Saturday, August 29, 2015

Limbo

It has felt like living in limbo the entire time we have lived in the apartment.  We did manage to make it a home, but it has always been with the knowledge that we were not here permanently.  So it is always limbo.
Mom is deteriorating and really needs more care.  So we have decided that at the end of my lease, if not before, we will be moving in with her.  And in the mean time  my brother is going to be spending some nights there each week.
It's a little bit daunting.  I know she has no patience and the littles take a lot of energy and patience.  I know they push her buttons and she pushes theirs.  It is like having three pre-schoolers.  The upside is they will all adjust and I'm still going to work which means the littles are still in day care.  Audrie will be in school.  It's not like it is going to be 24/7 noise.
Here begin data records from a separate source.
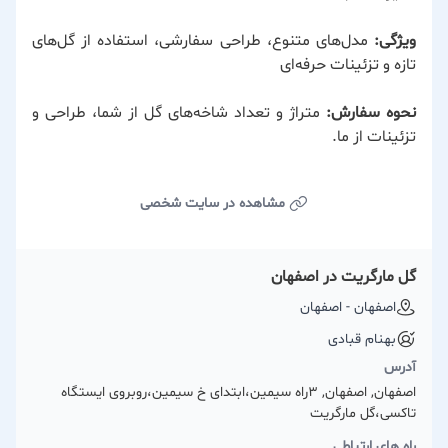
ویژگی:
مدل‌های متنوع، طراحی سفارشی، استفاده از گل‌های
تازه و تزئینات حرفه‌ای
نحوه سفارش:
متراژ و تعداد شاخه‌های گل از شما، طراحی و
تزئینات از ما.
مشاهده در سایت شخصی
گل مارگریت در اصفهان
اصفهان - اصفهان
بهنام قبادی
آدرس
اصفهان, اصفهان, ۳راه سیمین،ابتدای خ سیمین،روبروی ایستگاه
تاکسی،گل مارگریت
راه های ارتباطی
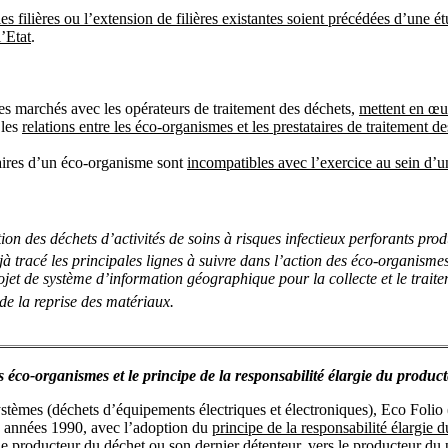
es filières ou l’extension de filières existantes soient précédées d’une é
l’Etat
.
es marchés avec les opérateurs de traitement des déchets,
mettent en œu
 les
relations entre les éco-organismes et les prestataires de traitement d
taires d’un éco-organisme sont
incompatibles avec l’exercice au sein d’u
on des déchets d’activités de soins à risques infectieux perforants produ
à tracé les principales lignes à suivre dans l’action des éco-organisme
rojet de système d’information géographique pour la collecte et le trai
 de la reprise des matériaux.
s éco-organismes et le principe de la responsabilité élargie du produ
èmes (déchets d’équipements électriques et électroniques), Eco Folio
les années 1990, avec l’adoption du
principe de la responsabilité élargie
is le producteur du déchet ou son dernier détenteur, vers le producteur d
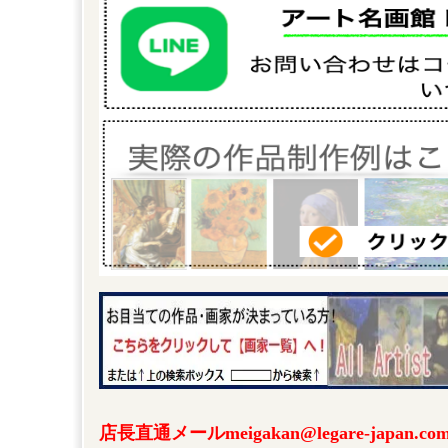
店長直通メールmeigakan@legare-japa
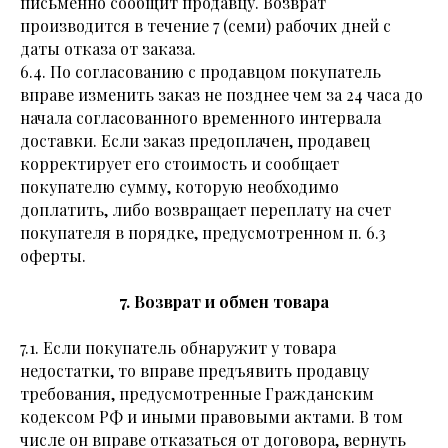
письменно сообщит продавцу. Возврат
производится в течение 7 (семи) рабочих дней с
даты отказа от заказа.
6.4. По согласованию с продавцом покупатель
вправе изменить заказ не позднее чем за 24 часа до
начала согласованного временного интервала
доставки. Если заказ предоплачен, продавец
корректирует его стоимость и сообщает
покупателю сумму, которую необходимо
доплатить, либо возвращает переплату на счет
покупателя в порядке, предусмотренном п. 6.3
оферты.
7. Возврат и обмен товара
7.1. Если покупатель обнаружит у товара
недостатки, то вправе предъявить продавцу
требования, предусмотренные Гражданским
кодексом РФ и иными правовыми актами. В том
числе он вправе отказаться от договора, вернуть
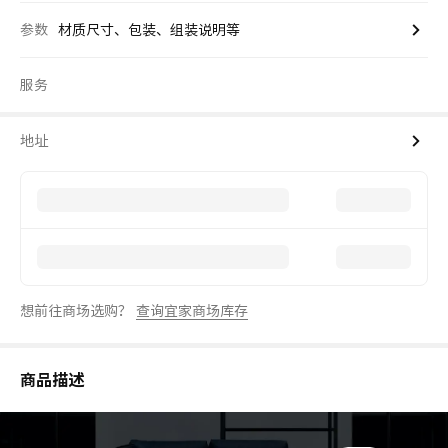
参数
材质尺寸、包装、组装说明等
服务
地址
想前往商场选购？
查询宜家商场库存
商品描述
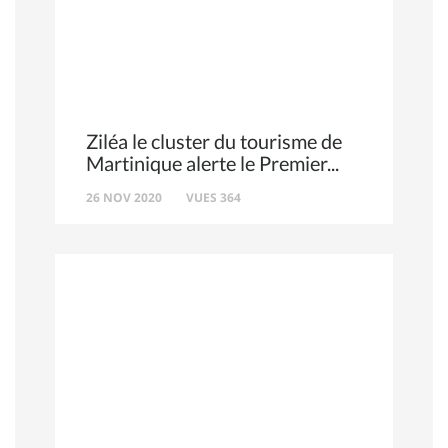
Ziléa le cluster du tourisme de
Martinique alerte le Premier
26 NOV 2020
VUES 364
Mom and I talked about it.  I pointed out that she had choices last year and decided to stay in her house.  This year she still has a choice, but it is more limited.  Live with us or move to an assisted living.  Staying in her own house is easier for her.  And she gets to stay with her dog.
It is a relief to finally have a decision made.  It is a relief to know that limbo is ending.  And we need to get out of the apartments.  My neighbor upstairs is becoming much more brazen in his drug dealing.  And more people are talking about it now because he is so brazen.  Also I won't have to deal with that $100 jump in rent that is coming at the end of this lease.  Ouch.